5. The method according to claim 3, characterized in that, When the TCR signaling stimulant is the gp33-41 antigen peptide, the specific operation method for continuous stimulation includes: The culture medium containing fresh gp33-41 antigen peptide was replaced every 2 days, with a total stimulation time of 8 days; or CD8 cells were continuously cultured in a medium containing the gp33-41 antigenic peptide. + T cells were collected for 8 days without changing the culture medium.
6. The method according to claim 1, characterized in that, The continuous stimulation was performed in a basal culture medium containing interleukin-2.
7. The method according to claim 6, characterized in that, The basal culture medium is RPMI-1640 medium containing 10% fetal bovine serum.

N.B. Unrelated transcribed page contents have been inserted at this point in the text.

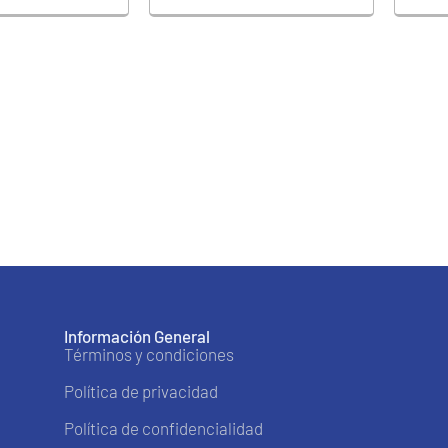
Información General
Términos y condiciones
Política de privacidad
Política de confidencialidad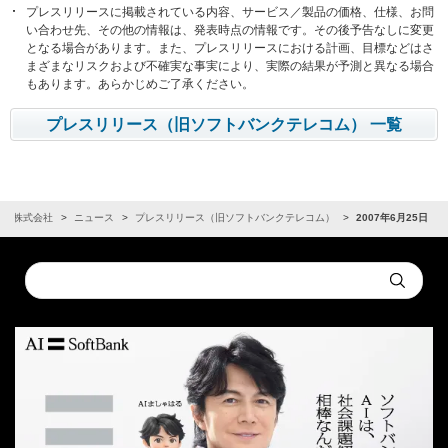
プレスリリースに掲載されている内容、サービス／製品の価格、仕様、お問
い合わせ先、その他の情報は、発表時点の情報です。その後予告なしに変更
となる場合があります。また、プレスリリースにおける計画、目標などはさ
まざまなリスクおよび不確実な事実により、実際の結果が予測と異なる場合
もあります。あらかじめご了承ください。
プレスリリース（旧ソフトバンクテレコム） 一覧
ンク株式会社
ニュース
プレスリリース（旧ソフトバンクテレコム）
2007年6月25日
Conduct
Submit
a
search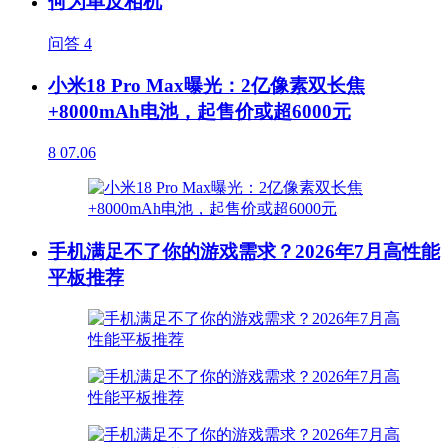
何为单反相机
问答
4
小米18 Pro Max曝光：2亿像素双长焦
+8000mAh电池，起售价或超6000元
8
07.06
手机满足不了你的游戏需求？2026年7月高性能
平板推荐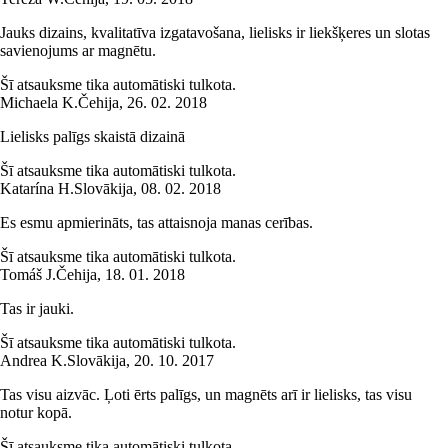
Jauks dizains, kvalitatīva izgatavošana, lielisks ir liekšķeres un slotas
savienojums ar magnētu.
Šī atsauksme tika automātiski tulkota.
Michaela K.
Čehija
,
26. 02. 2018
Lielisks palīgs skaistā dizainā
Šī atsauksme tika automātiski tulkota.
Katarína H.
Slovākija
,
08. 02. 2018
Es esmu apmierināts, tas attaisnoja manas cerības.
Šī atsauksme tika automātiski tulkota.
Tomáš J.
Čehija
,
18. 01. 2018
Tas ir jauki.
Šī atsauksme tika automātiski tulkota.
Andrea K.
Slovākija
,
20. 10. 2017
Tas visu aizvāc. Ļoti ērts palīgs, un magnēts arī ir lielisks, tas visu
notur kopā.
Šī atsauksme tika automātiski tulkota.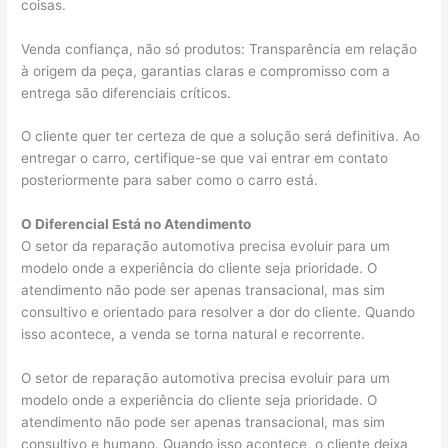
coisas.
Venda confiança, não só produtos: Transparência em relação
à origem da peça, garantias claras e compromisso com a
entrega são diferenciais críticos.
O cliente quer ter certeza de que a solução será definitiva. Ao
entregar o carro, certifique-se que vai entrar em contato
posteriormente para saber como o carro está.
O Diferencial Está no Atendimento
O setor da reparação automotiva precisa evoluir para um
modelo onde a experiência do cliente seja prioridade. O
atendimento não pode ser apenas transacional, mas sim
consultivo e orientado para resolver a dor do cliente. Quando
isso acontece, a venda se torna natural e recorrente.
O setor de reparação automotiva precisa evoluir para um
modelo onde a experiência do cliente seja prioridade. O
atendimento não pode ser apenas transacional, mas sim
consultivo e humano. Quando isso acontece, o cliente deixa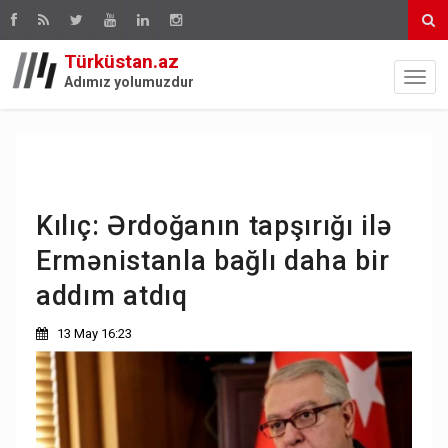
Türküstan.az
Adımız yolumuzdur
Kılıç: Ərdoğanın tapşırığı ilə
Ermənistanla bağlı daha bir
addım atdıq
13 May 16:23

8. The method according to any one of claims 1-7, characterized in that, CD8 after continuous stimulation culture + When T cells possess the following characteristics (a), (b), and (c), the CD8+ is determined. + A model of T cell exhaustion has been established; (a) High expression of inhibitory receptor markers, said inhibitory receptor markers including one or more of PD1, TIM3, LAG3 and CD39; (b) High expression of transcription factor TOX; (c) Low expression of effector cytokines, including one or more of IL-2, TNFα and IFNγ.
9. An in vitro CD8 assay established by the method of any one of claims 1-8 + T cell exhaustion model in preparation for screening CD8 regulation + Application in high-throughput screening platforms for drugs or compounds with T-cell depletion.